5.           Implementasi PPK di Satuan Pendidikan

Implementasi Penguatan Pendidikan Karakter (PPK) di satuan pendidikan merupakan bentuk konkret pelaksanaan nilai-nilai dasar kebangsaan dan kemanusiaan dalam kehidupan sekolah sehari-hari. Implementasi ini tidak hanya berorientasi pada dokumen kurikulum dan perencanaan administratif, tetapi juga menyentuh aspek praksis, seperti kepemimpinan sekolah, peran guru, partisipasi peserta didik, dan keterlibatan masyarakat. Hal ini menuntut kolaborasi semua elemen sekolah dalam menciptakan ekosistem yang kondusif bagi pembentukan karakter.

5.1.       Peran Kepemimpinan Sekolah

Kepala sekolah memiliki peran strategis dalam menyukseskan implementasi PPK. Sebagai manajer dan pemimpin pembelajaran, kepala sekolah bertanggung jawab mengintegrasikan nilai-nilai karakter ke dalam visi dan budaya sekolah, serta membangun komitmen kolektif di antara guru dan tenaga kependidikan.¹ Peraturan Menteri Pendidikan dan Kebudayaan No. 6 Tahun 2018 tentang Penugasan Guru sebagai Kepala Sekolah menegaskan pentingnya kompetensi kepemimpinan dalam mengembangkan iklim belajar yang mendukung penguatan karakter.²

Di beberapa sekolah, kepala sekolah yang transformatif telah berhasil membentuk budaya karakter yang kuat dengan memfasilitasi program-program seperti pembiasaan pagi, mentoring siswa, komunitas belajar guru, serta penguatan peran wali kelas dalam pembinaan sikap peserta didik.³

5.2.       Praktik Baik Pengintegrasian Nilai Karakter dalam Kegiatan Sekolah

PPK dapat diimplementasikan secara efektif melalui tiga bentuk kegiatan utama: intrakurikuler, kokurikuler, dan ekstrakurikuler.
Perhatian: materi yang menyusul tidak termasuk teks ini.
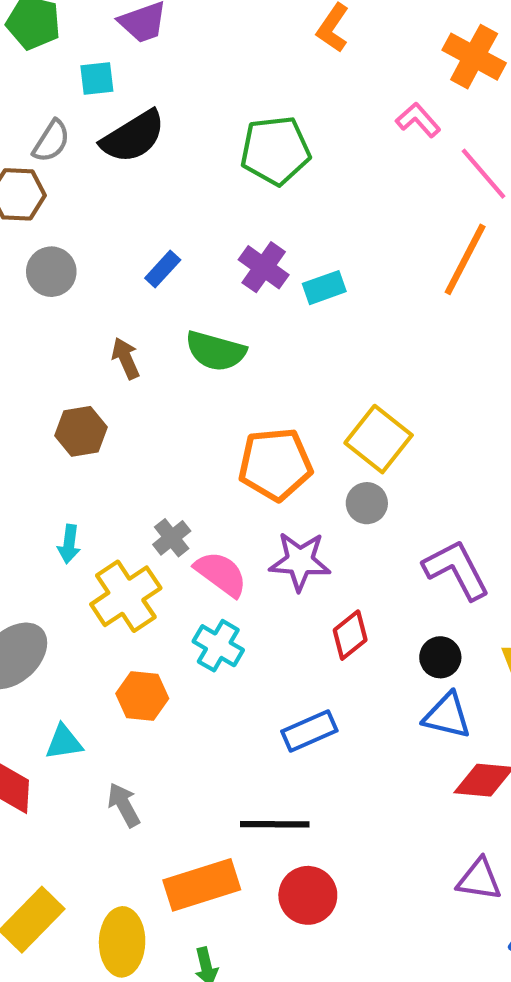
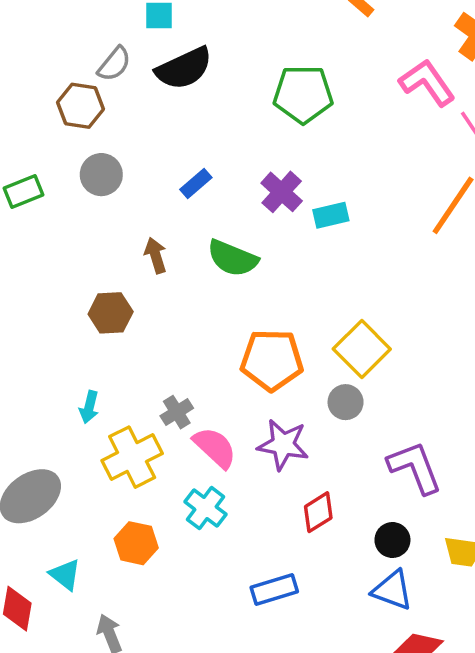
pink L-shape: (418, 120) -> (427, 83), size x1.5
cyan triangle: (64, 742) -> (65, 575), turned 40

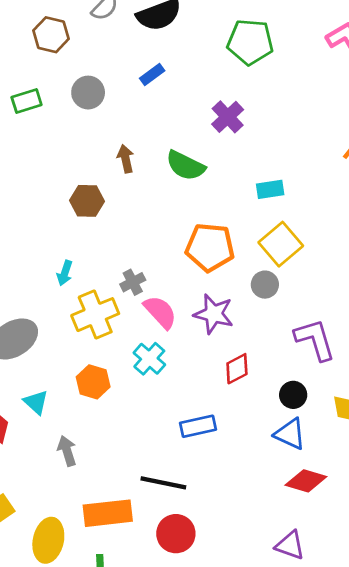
brown hexagon: (80, 106) -> (51, 35), moved
blue rectangle: (196, 183) -> (152, 74), moved
cyan rectangle: (331, 215) -> (270, 189), moved

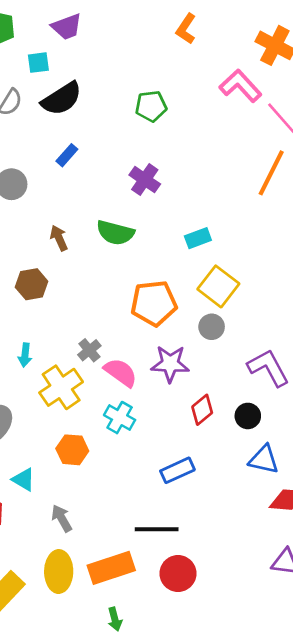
green pentagon: (250, 42) -> (151, 106), size x0.7
black circle: (293, 395) -> (248, 416), moved
yellow ellipse: (48, 540) -> (59, 572), moved

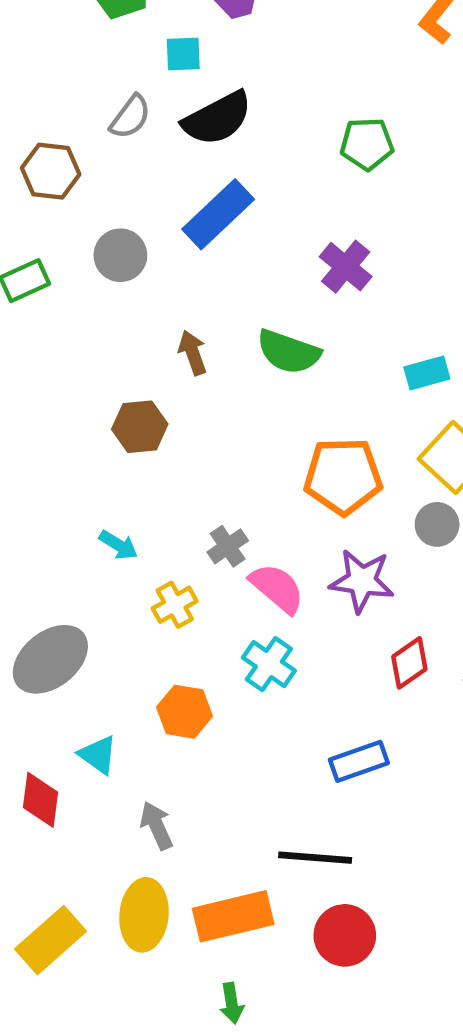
blue rectangle: (67, 155) -> (218, 214), size x1.8
cyan arrow: (25, 355) -> (118, 545), turned -70
yellow cross: (61, 387) -> (175, 605), size x0.6

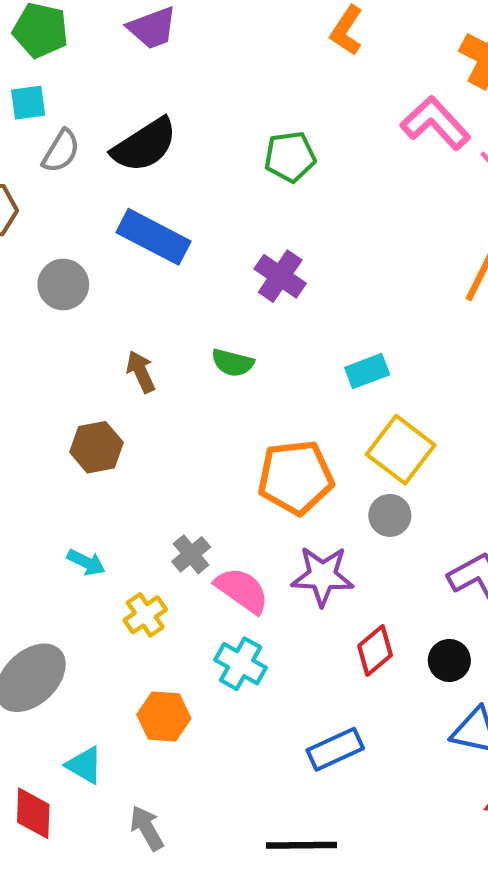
cyan square: (183, 54) -> (28, 103), moved
blue rectangle: (218, 214) -> (153, 237), turned 76
green semicircle: (288, 352) -> (233, 363), size x0.7

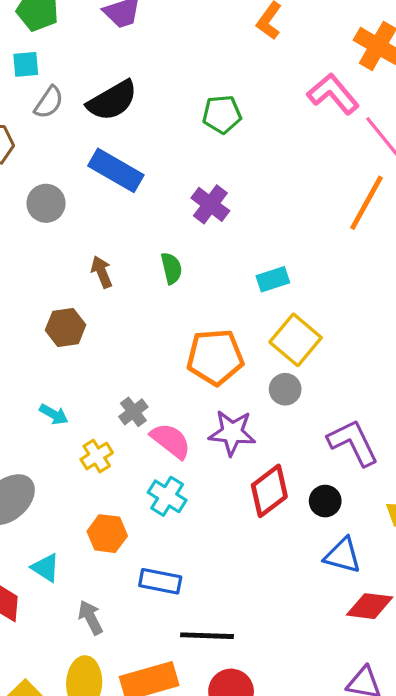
green semicircle: (233, 363) -> (171, 268), turned -120
red diamond: (375, 651) -> (269, 491), size x1.4
blue rectangle: (335, 749) -> (160, 581), moved, turned 33

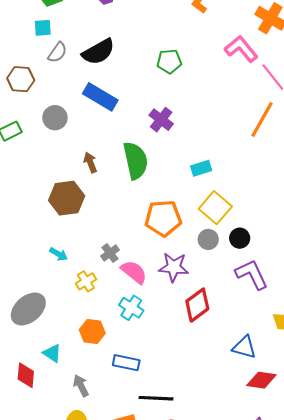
green semicircle: (171, 268) -> (136, 161), size x1.8
brown hexagon: (66, 328) -> (67, 198), size x1.4
black circle: (325, 501) -> (240, 238), moved

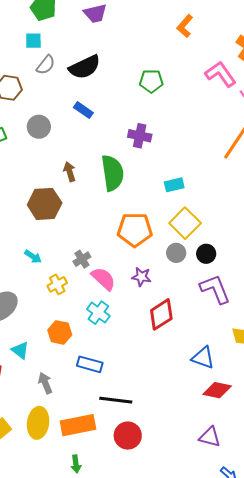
blue rectangle: (100, 97) -> (83, 110), size x0.6
purple cross: (161, 120) -> (140, 136), turned -30
purple star: (174, 267) -> (141, 277), size x0.7

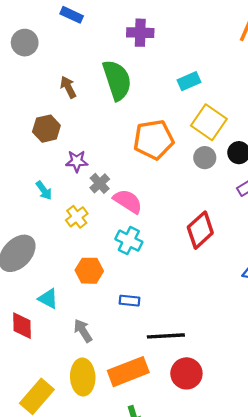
brown hexagon: (45, 204) -> (46, 129), size x0.7
cyan arrow: (33, 257) -> (44, 190), turned 30
purple star: (141, 277) -> (77, 161), moved
blue rectangle: (90, 364) -> (130, 301), size x0.7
Pada kegiatan intrakurikuler, guru menyisipkan nilai-nilai karakter ke dalam pembelajaran melalui metode yang partisipatif dan kontekstual. Misalnya, guru IPS membahas pentingnya nilai gotong royong dalam konteks sejarah perjuangan bangsa.⁴

Pada kegiatan kokurikuler, sekolah dapat menyelenggarakan proyek-proyek tematik seperti Green School Movement, gerakan literasi sekolah, atau aksi sosial yang menekankan pembentukan karakter kolaborasi, empati, dan kepedulian.⁵

Sementara itu, kegiatan ekstrakurikuler seperti pramuka, rohis, paskibra, dan klub seni menjadi media ekspresi nilai-nilai seperti kedisiplinan, tanggung jawab, kreativitas, dan nasionalisme.⁶ Satuan pendidikan yang berhasil mengintegrasikan kegiatan ini dengan pendekatan reflektif dan evaluatif umumnya menunjukkan hasil yang positif dalam perilaku siswa sehari-hari.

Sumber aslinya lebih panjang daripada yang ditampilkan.